Heer's claim took off from Trump's most recent bout of misspelling.
“Trump’s non-reading shapes him not just by content he misses out on,” Heer continued, “but also habits of mind habitual reading instills [such as] linear thinking and concentration which Trump, as non-reader, is deficient in.”
A person who reads is generally better able to judge the quality, sophistication and reliability of an argument, if even outside of her area of expertise. A person who does not read is often not only helpless in his purported area of expertise, but generally useless in many other fields too. (Trump’s only real skill is self-promotion that, unlike reading, requires no engagement with anything outside the self.)
It may well be that Trump is deliberately obfuscatory, and intentionally false. But it may also be that Trump, an intentional non-reader, faced with the onslaught of information that characterizes our modern age, lacks the ability to evaluate ideas, or issue any kind of informed judgment. As such, he falls back on his bias – what he prefers to be true, or what he lacks any mature ability to disprove.
Thousands and thousands of Muslims celebrated September 11 in Jersey City? It sounds like it could be true, and because he’s read many articles claiming it’s true, it should be true; he simply does not have the ability to tell us – or himself – it is not true. This is why it is easy for ideologues like Bannon to hijack his candidacy, and twist it to their own ends. It may even be that Trump does not descend to Islamophobia because he is convinced by it ideologically, nor does he wink at, nod in the direction of, or dog whistle to, anti-Semites, because he is deeply anti-Semitic.
He does these things because these biases accord with his crude worldview which, in many senses, has barely been affected by any education. Add in his fragile ego, his desperate narcissism, and his absurd sensitivity to any slight, joined to his almost embarrassing enthusiasm for those who praise him, no matter their moral deficiency, and we Muslims and Jews stand in the way of a tremendous opponent. A politician whose weakness is his strength. Woe to those of us, victims of his rhetoric, who overestimate him at our peril.
The challenge of Trump was evident in his early rise; few believed he was capable of winning, and therefore fewer still were prepared to confront his twitchy, erratic behavior. To call him a Twitter troll would be too generous. He’s probably closer to your Twitter feed, leaping from topic to topic with nauseating abruptness. The opposite of a book, which requires and produces sustained focus—with the product of another mind, another worldview. Books are the bane of solipsists.
His flightiness prevents his opponents from pursuing any long-term vision of their own; if even we are responding to him critically and powerfully, nevertheless we are still only responding to him, and not articulating what it is we want. That might be why Clinton failed.
It may be why the resistance fails.
Take that general truth and apply it to a more specific circumstance.
If Muslims and Jews should like to demonstrate solidarity against Trump, that is all well and good. But what are we fighting for? And in what ways shall we fight? If real ignorance is offensive, faked ignorance is pretentious at best, and suspicious at worst.

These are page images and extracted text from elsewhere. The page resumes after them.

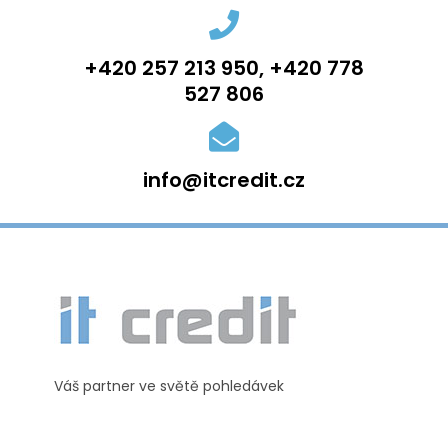
+420 257 213 950, +420 778
527 806
info@itcredit.cz
Váš partner ve světě pohledávek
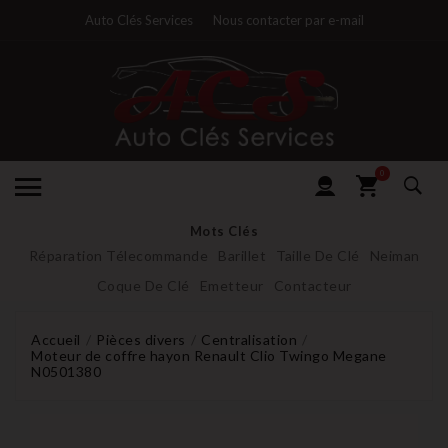
Auto Clés Services
Nous contacter par e-mail
0
Mots Clés
Réparation Télecommande
Barillet
Taille De Clé
Neiman
Coque De Clé
Emetteur
Contacteur
Accueil
Pièces divers
Centralisation
Moteur de coffre hayon Renault Clio Twingo Megane
N0501380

We are right now in the middle of a minor golden age, a surprising conciliation between Muslims and Jews, standing up for each other, minorities under suspicion in vastly different ways. But how can a moment in time, a reaction to Trump, become an intended conviviencia?

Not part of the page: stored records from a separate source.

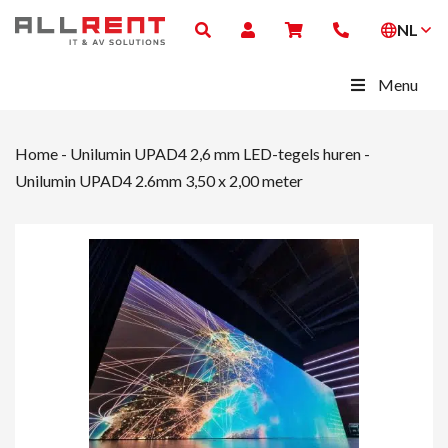
NL
Menu
Home
-
Unilumin UPAD4 2,6 mm LED-tegels huren
-
Unilumin UPAD4 2.6mm 3,50 x 2,00 meter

Muslim-Jewish alliances grounded in temporary convenience or immediate and short-term horizons are likely to fall apart at the first moment of stress. What should happen to us, after all, if there is another war in Gaza or in Lebanon? Will our present compassion and concern for each other survive the onslaught?
What we need is the intensive engagement—the “linear thinking” and “concentration”—that classical humanism, including religious humanism, elicits, turning this into not just how we approach text, but the world; to build a scholastic and cultural response to Trump that purposefully circumvents him, first by reinforcing communities of knowledge, and then by building coalitions of equal depth and sophistication. We are only as strong as our individual parts.
The instinct at this moment is to respond to Trump in the manner of Trump. Don't put too much stock in your gut. To produce new leaders, we must produce true readers. The only way our communities can remain united against purposeful fascism is if we enjoy bonds that exceed our immediate circumstances. That coalition can only stand if its individual members know their own traditions, histories and communities, in order that they may extend the same complexity to other communities. That will take years to realize, but it looks like the challenge ahead of us will be around for at least as long.
There will be no purposeful alliance between Western Muslims, and Western Jews, until and unless there are Western Muslims, and Western Jews, whose roots drink deep, and whose ambitions soar accordingly. Lack one, or ignore the other, and neither community thrives. To fight Trump, we must be the un-Trump.